Granted, VDARE.com readers won't see much that's new. In essence, Caldwell's Reflections is a Brimelovian vindication of Enoch Powell, the brilliant Tory who warned against immigration in a prescient (and thus notorious) 1968 speech that began "The supreme function of statesmanship is to provide against preventable evils".
Caldwell points out in his opening pages (which you can read here):
"Although at the time Powell's demographic projections were much snickered at, they have turned out not just roughly accurate but as close to perfectly accurate as it is possible for any such projections to be: In his Rotary Club speech, [November 16 1968] Powell shocked his audience by stating that the nonwhite population of Britain, barely over a million at the time, would rise to 4.5 million by 2002. (According to the national census, the actual "ethnic minority" population of Britain in 2001 was 4,635,296.)"
Readers who get their views from the MainStream Media, though, will be startled by how gracefully—yet bluntly—Caldwell delivers an intellectually cohesive assault on the conventional wisdom of the diversity dogma.
Reflections is also a model for how a working journalist can transform years of old articles researched on scores of trips to Europe into a stylish book. Caldwell's solution is to enhance his prose style with aphorisms worthy of G.K. Chesterton.

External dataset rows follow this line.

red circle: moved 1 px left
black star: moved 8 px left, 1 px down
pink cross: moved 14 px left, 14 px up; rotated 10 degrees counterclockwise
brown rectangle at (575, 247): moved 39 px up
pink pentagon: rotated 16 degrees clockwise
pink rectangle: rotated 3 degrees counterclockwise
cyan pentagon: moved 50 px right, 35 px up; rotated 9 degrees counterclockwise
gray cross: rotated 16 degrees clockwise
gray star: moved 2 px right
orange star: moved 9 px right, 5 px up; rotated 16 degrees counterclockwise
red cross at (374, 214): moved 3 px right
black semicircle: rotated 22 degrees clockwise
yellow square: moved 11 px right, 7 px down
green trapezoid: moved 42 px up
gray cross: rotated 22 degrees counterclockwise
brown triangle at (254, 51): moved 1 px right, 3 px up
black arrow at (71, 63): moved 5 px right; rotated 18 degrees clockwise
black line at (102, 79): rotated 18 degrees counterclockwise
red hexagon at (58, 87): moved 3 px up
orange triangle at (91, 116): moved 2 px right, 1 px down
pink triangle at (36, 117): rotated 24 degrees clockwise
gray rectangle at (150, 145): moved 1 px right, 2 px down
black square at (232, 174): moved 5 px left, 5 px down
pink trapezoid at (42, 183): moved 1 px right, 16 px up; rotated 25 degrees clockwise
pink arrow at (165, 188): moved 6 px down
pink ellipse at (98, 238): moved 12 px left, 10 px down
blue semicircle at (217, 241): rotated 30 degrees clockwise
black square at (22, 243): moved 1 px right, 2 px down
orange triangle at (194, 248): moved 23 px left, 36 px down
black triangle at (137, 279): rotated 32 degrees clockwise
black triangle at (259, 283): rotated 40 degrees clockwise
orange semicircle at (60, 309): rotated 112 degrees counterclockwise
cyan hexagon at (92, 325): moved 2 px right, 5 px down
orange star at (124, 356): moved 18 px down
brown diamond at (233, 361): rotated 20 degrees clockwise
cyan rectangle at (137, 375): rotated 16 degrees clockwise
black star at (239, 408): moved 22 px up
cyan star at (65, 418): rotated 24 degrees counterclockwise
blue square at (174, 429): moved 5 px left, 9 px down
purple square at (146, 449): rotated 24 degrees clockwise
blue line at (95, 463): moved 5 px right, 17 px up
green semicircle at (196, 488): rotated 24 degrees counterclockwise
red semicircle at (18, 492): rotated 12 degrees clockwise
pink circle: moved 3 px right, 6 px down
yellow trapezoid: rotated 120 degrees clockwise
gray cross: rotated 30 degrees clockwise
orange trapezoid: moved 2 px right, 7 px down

For example, in Caldwell's original February 27, 2006 Weekly Standard article on Nicolas Sarkozy, The Man Who Would Be le Président, he discussed Sarkozy's call for affirmative action in France to appease riotous Muslims:
"It can be argued that France needs such measures desperately, … but, … Sarkozy shows a bit of the naiveté of, say, Hubert Humphrey in 1964 when he implies the program would be only temporary. … How long would the program last, then? Twenty years? 'No, twenty years is too long.'"
In his book, however, Caldwell adds this memorable dictum in reply to Sarkozy's Continental innocence about America's experience:
"One moves swiftly and imperceptibly from a world in which affirmative action can't be ended because its beneficiaries are too weak to a world in which it can't be ended because its beneficiaries are too strong."
(I suspect that when Sen. Lindsey Graham decided to vote for Sonia Sotomayor, he was saying something like this to himself, just less elegantly.)
Caldwell adds:
"This logic is not lost on white people in the United States, and it will likely not be lost on European natives."
The courage that Caldwell displays in Reflections is unexpected. Among conservative literary intellectuals, Caldwell has pursued mainstream approval with perhaps the most success. For example, in a June 1998 Atlantic article, The Southern Captivity of the GOP, this Harvard English Lit major argued that the Republican Party appealed too much to white Southerners (whom he described as "U-Haul-renting denizens of two-year-old churches".)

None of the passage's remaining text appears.